The Living Dead 2 (The Living Dead, #2)(60)



“Real soon.”





“We caught a couple of them today, working their way up the creek,” Vance said over the radio. “They were eating weeds and cactus, anything they could find.” He sounded tired. He’d been gone for only a day but already he’d covered ten square miles. He was pushing himself and his people hard, which made me nervous. “Honestly, Darcy, I didn’t expect to see even one out here. But I’m worried these might just be stragglers from a larger group.”

“How so?” I asked. I spooned cold baked beans onto a plate for Candy, the walkie-talkie cradled between my ear and my shoulder.

“One of them was wearing a business suit. One sleeve was torn off but his tie was still knotted around his neck. He didn’t look like a rancher or a tourist. He looked like somebody who belonged in a big city. I’m worried that we’re seeing people from Tucson.”

I stopped what I was doing and put down the spoon, careful not to spill any food. “That—would be bad,” I said.

When it happened, when the dead came back to life, most people in this part of the country lived in the big cities. There were millions of them packed into small geographical areas. That just meant that when the end of the world came, there was more food for the dead. They rarely ventured out into the desert, which is why we had made our home there. But we had always considered the possibility that the city dead would eventually exhaust their food supply and start wandering out into the country looking for more. The dead are always hungry, and they don’t sleep.

“It’s too soon to start panicking,” Vance told me. “How are things back on the home front?”

“Fine,” I said, steeling myself. He was right, there was no need to get worried—yet. “Finster’s been a perfect gentleman. Simon took apart the cash register and now it’s in pieces all over your office. He says he wants to build an electric water heater so we can have hot showers.”

“It would be nice,” he sighed. “All right. I’ll check in eight hours from now.”

“I’ll be listening.”

Candy picked up a finger full of beans and put it in her mouth. I watched her face, curled up in concentration. She was still learning such basic things—like how to feed herself. I smiled and she smiled back, then ate some more.

I stood the next watch, during which nothing happened. Candy played quietly while I walked back and forth on the roof of the motel, making long circuits from the rooms back to the reception building to the poolhouse, keeping my eyes open, keeping moving so I didn’t fall asleep. The red rocks beyond the fence never changed, and nothing moved. A breeze picked up for a while, which was kind of nice.

When my watch ended, I sank down in a folding chair and sucked some water out of a bottle. Finster climbed up behind me and just stood there for a while, not saying anything, just looking out at the horizon. I wondered if he was looking for Vance, the way I had been for hours.

Then he put his hands on my shoulders and started to rub. “You’re tense,” he said. “Worried about them?”


“Yeah.” I reached up to push his hands away. Then I stopped myself. If something happened, if Finster made a pass, would that be so bad? It would help pass the time. And it had been a very long time since anyone touched me like that. There had been a time when I’d gotten too much male attention, when it had been a drag. But that was Before.

It wasn’t like Vance was responding to my veiled hints, after all.

I started leaning my head back, eyes closed, letting things happen. The tension of eighteen months started draining out of me.

Which, as we all know by now, is exactly when the bad things happen. This time, it was the radio squawking. I sat up straight and grabbed for the walkie-talkie.

“We’re coming back fast,” Vance said. There was a lot of static and he was barely whispering, but my heart raced as I made out his words. “Get everything you can into the backpacks. We’re going to have to bug out.”

“What did you find?” I asked, whispering myself. Behind me Finster crouched down to try to hear better.

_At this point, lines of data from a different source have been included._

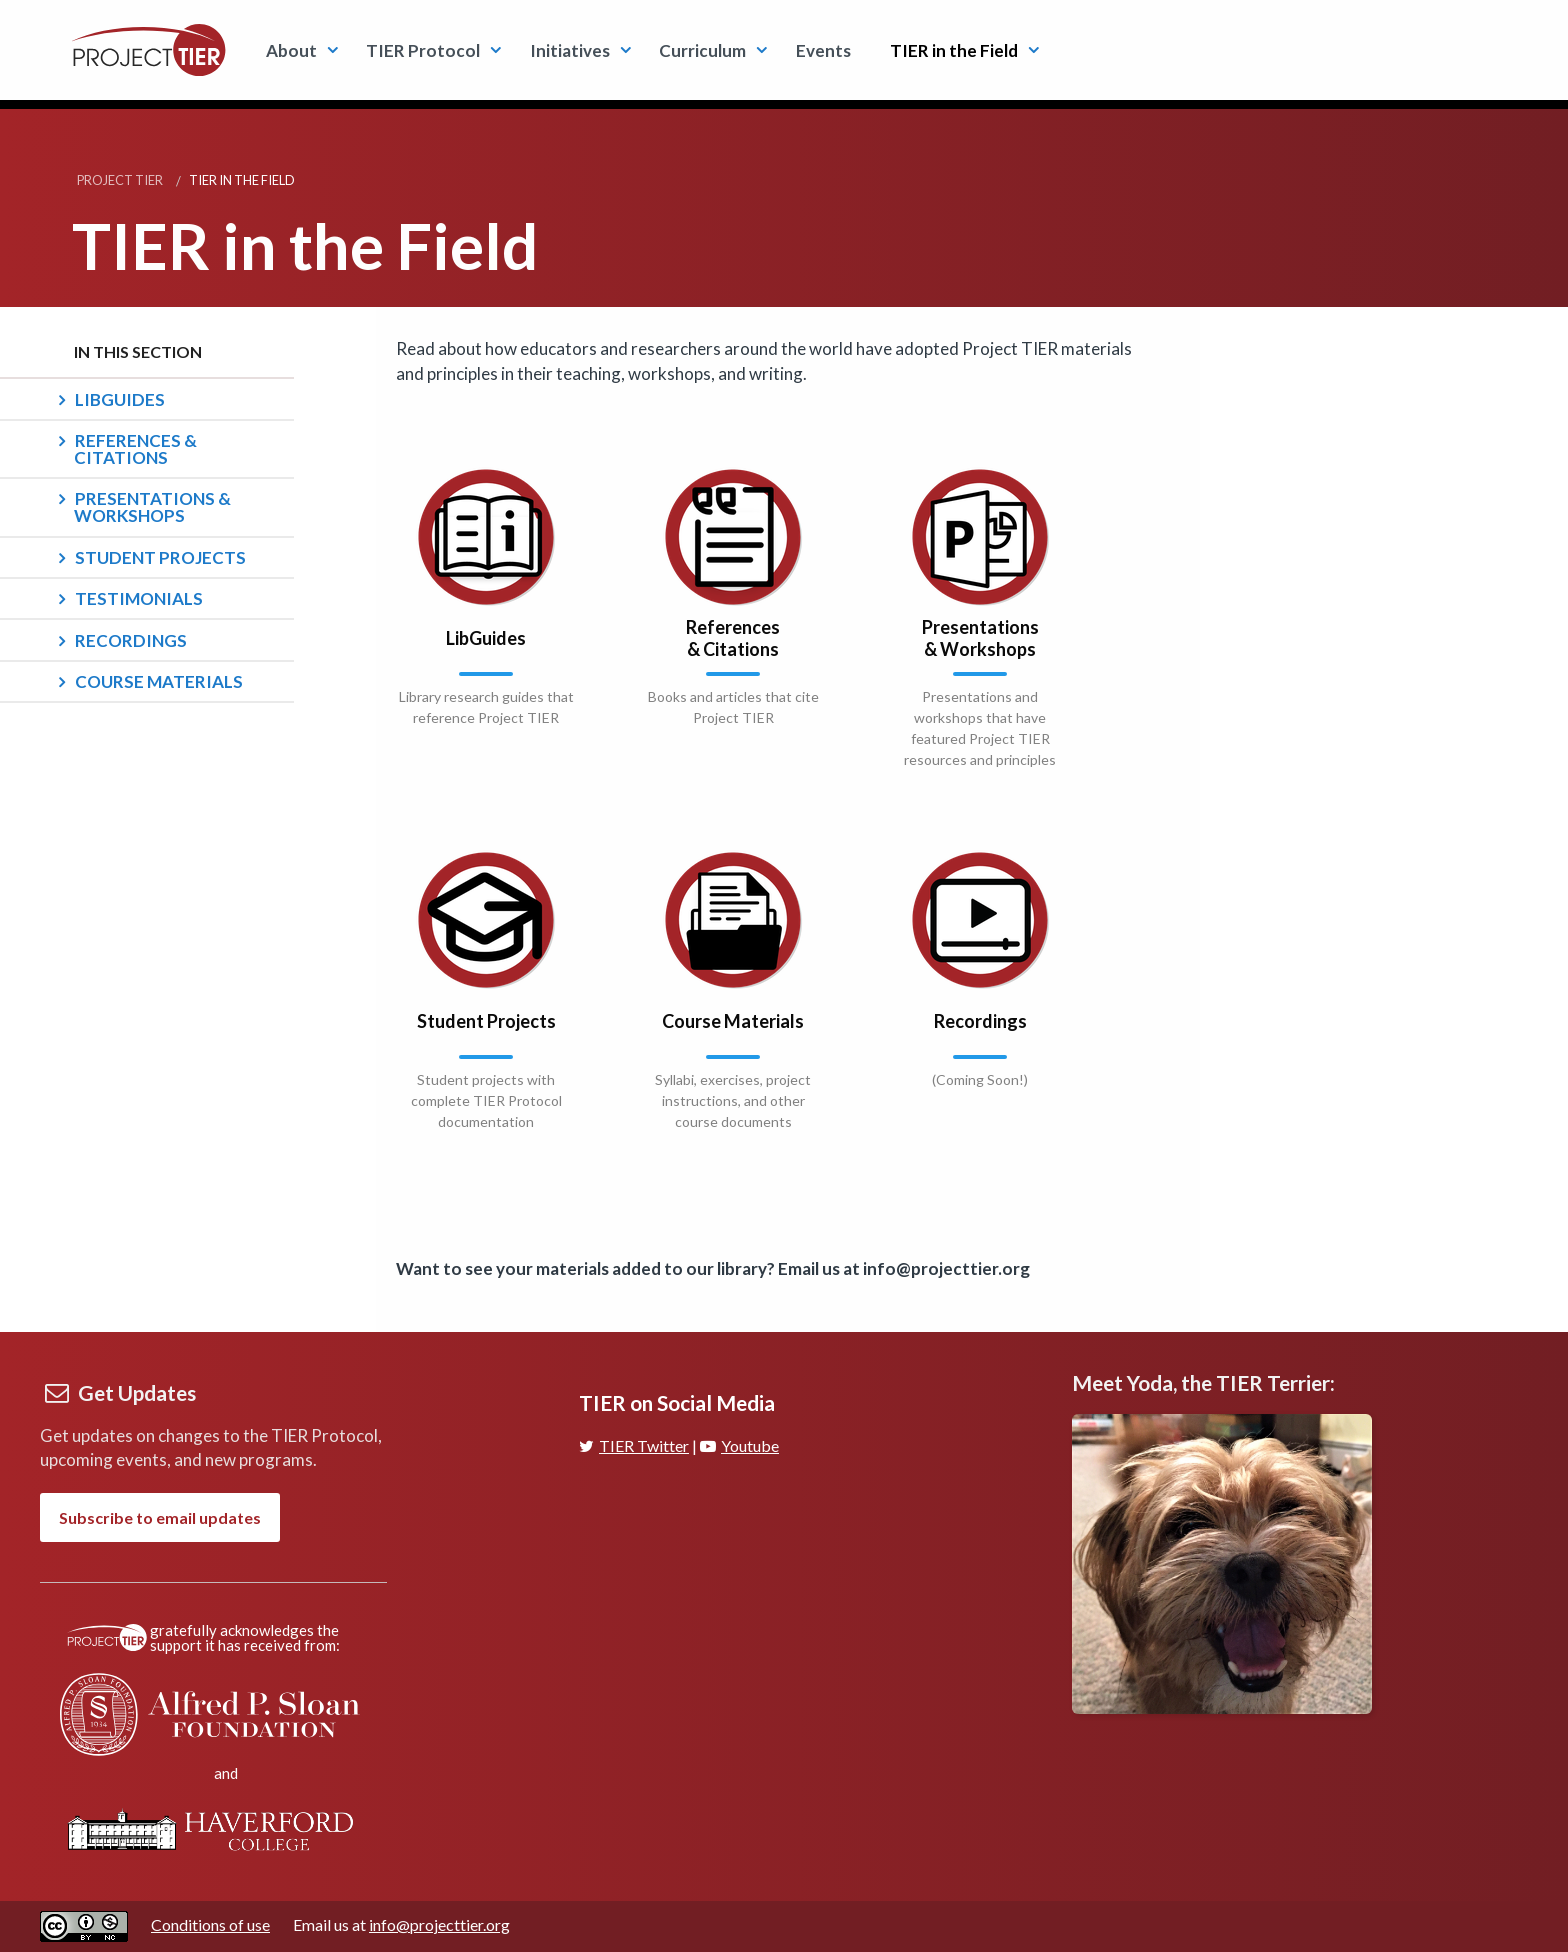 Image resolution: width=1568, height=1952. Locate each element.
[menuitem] (296, 49)
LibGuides (120, 399)
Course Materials (159, 681)
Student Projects (160, 557)
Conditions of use (210, 1924)
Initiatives (570, 50)
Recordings (131, 640)
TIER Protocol (423, 50)
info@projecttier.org (439, 1924)
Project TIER (120, 180)
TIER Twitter (634, 1445)
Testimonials (139, 598)
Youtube (739, 1445)
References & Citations (135, 449)
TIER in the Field (954, 50)
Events (823, 50)
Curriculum (702, 50)
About (291, 50)
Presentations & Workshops (152, 507)
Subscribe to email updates (160, 1517) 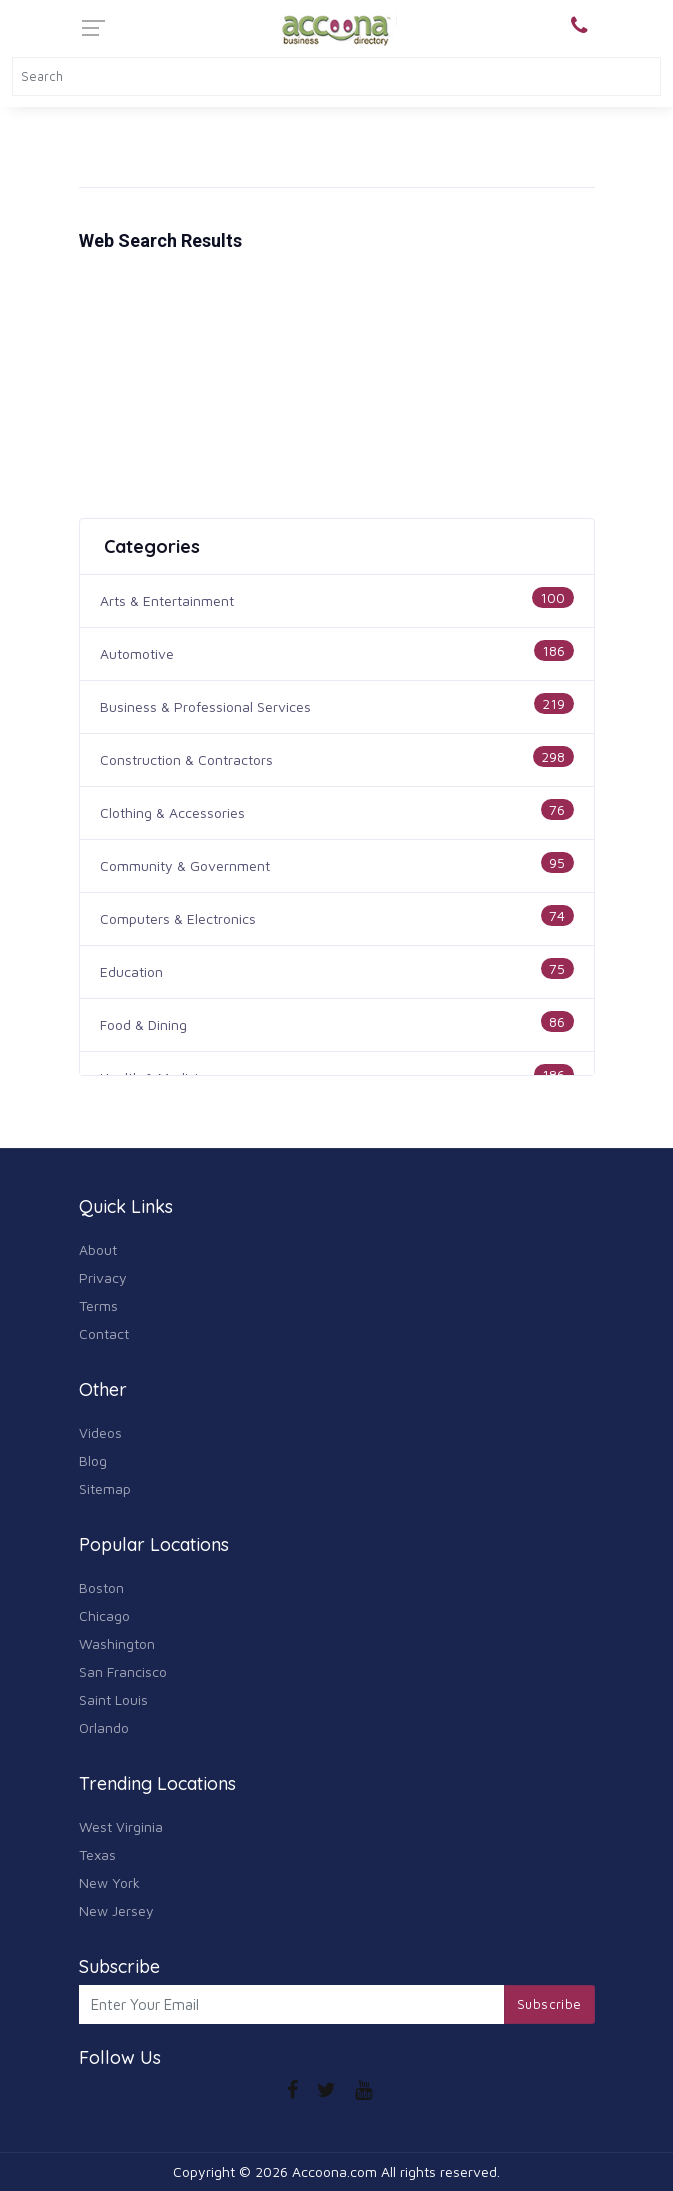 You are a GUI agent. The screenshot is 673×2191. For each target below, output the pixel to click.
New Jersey (116, 1910)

“About fifty of them, all coming up the same canyon. They’re spread out pretty loose, and I think I haven’t seen them all. There’s probably more. Probably a lot more. This is Tucson. Go, now. Get things ready—we won’t have time to pack when I get back.”

“Understood,” I said, and signed off. I turned to face Finster. His face was as white as—well, as white as a dead guy’s. “Let’s move,” I told him.





We cracked open one of the motel rooms we used as cold storage and found the back packs waiting for us on an unmade bed. Ten of them, still half-full of stuff we never bothered to unpack. Bottles of purified water, bags of beef jerky and boxes of hard crackers. Canned food is heavy and if you’re carrying your supply on your back it slows you down. Into each pack we put survival gear, camp stoves, thermal blankets, first aid kits. Knives, lots of knives and other basic weapons. As much water as we could shove into the packs. If we were going to walk across the desert until we found another safe place we would need a gallon per day per person. There was no way we could carry enough, but the supply we had would just have to do.

Finster and I didn’t talk while we worked. Candy was slung on my back, fast asleep. She learned how to do that very early on. When Mommy’s busy, you just go to sleep—that’s a survival strategy. Good girl.